March 5, 2009
Officials say new machines need up to $100,000 in software
By Glenda Gephart
WATKINS GLEN - Schuyler County legislators are frustrated by federally ordered changes in voting procedures and are hoping that the state will help.
But state government itself is partially to blame for problems related to new voting machines, lawmakers said Wednesday at their Resolution Review Committee meeting.
"We're basically out of money from the federal grant, and we've tried to get relief from the state. But we've been thwarted on that end," said Legislator Dennis Fagan, R-Tyrone.
On Monday, at its regular monthly meeting, the county legislature will consider two resolutions about the voting machine dilemma: one directed to the state Legislature and one directed to the federal government. Both ask for more funding for local governments to replace existing machines.
County Administrator Timothy O'Hearn said the county has purchased 19 electronic voting machines to date. The cost was about $193,000. Of that amount, the county hopes to have to pay only about 5 percent, based on the federal dollars available through the state.
Fagan and O'Hearn said counties initially were led to believe that federal funds would cover all costs. Now, counties are finding out local taxpayers may have to pay for the software necessary to program the ballots. That expense could be upwards of $100,000.
Fagan said counties asked the state for permission to share the software. The request was denied, he said, "and vendors see no reason to cooperate with us."
Schuyler also requested to have a single, central location for a voting machine accessible to disabled voters. That, too, was denied, and one machine was purchased for each of the county's 17 polling places.
Those machines were available for use in the November election, but not one was used, officials said.

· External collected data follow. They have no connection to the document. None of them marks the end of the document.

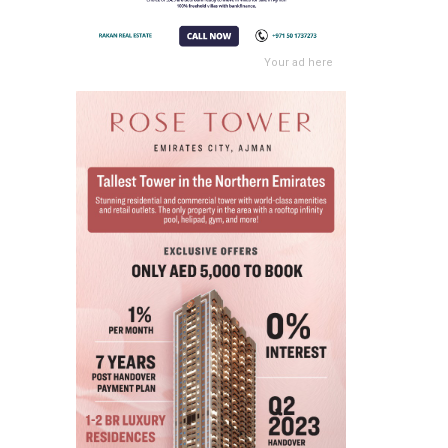
Your ad here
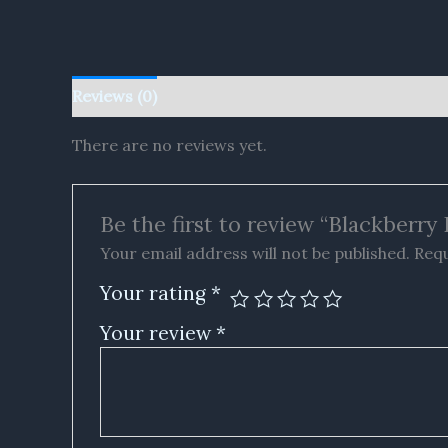
Reviews (0)
There are no reviews yet.
Be the first to review “Blackberr
Your email address will not be published.
Requ
Your rating
*
Your review
*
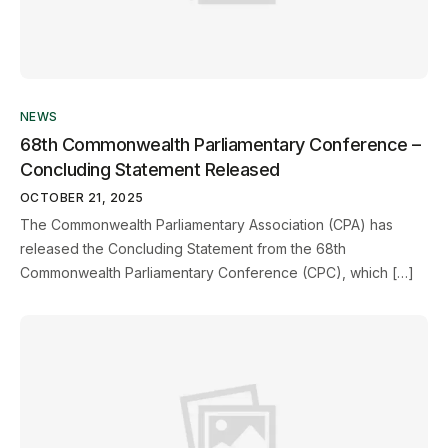
NEWS
68th Commonwealth Parliamentary Conference –
Concluding Statement Released
OCTOBER 21, 2025
The Commonwealth Parliamentary Association (CPA) has
released the Concluding Statement from the 68th
Commonwealth Parliamentary Conference (CPC), which […]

"This whole thing is a huge joke," Fagan said. "It's costing the counties and towns thousands of dollars needlessly. It's very frustrating."
The Help America Vote Act, known as HAVA, was enacted by Congress in October 2002 to help states replace antiquated voting systems and ensure access for disabled voters.
Schuyler County officials have said they would have preferred to keep the county's lever machines. Those machines probably will be used again in elections this year, Fagan said.
Monday's meeting will be at 6:30 p.m. at the Human Services Complex on state Route 14 in Montour Falls.
Gannett New York Network: Binghamton | Elmira | Ithaca | Poughkeepsie | Rochester | Westchester | WGRZ-TV, Buffalo
Copyright © 2009 Star-Gazette.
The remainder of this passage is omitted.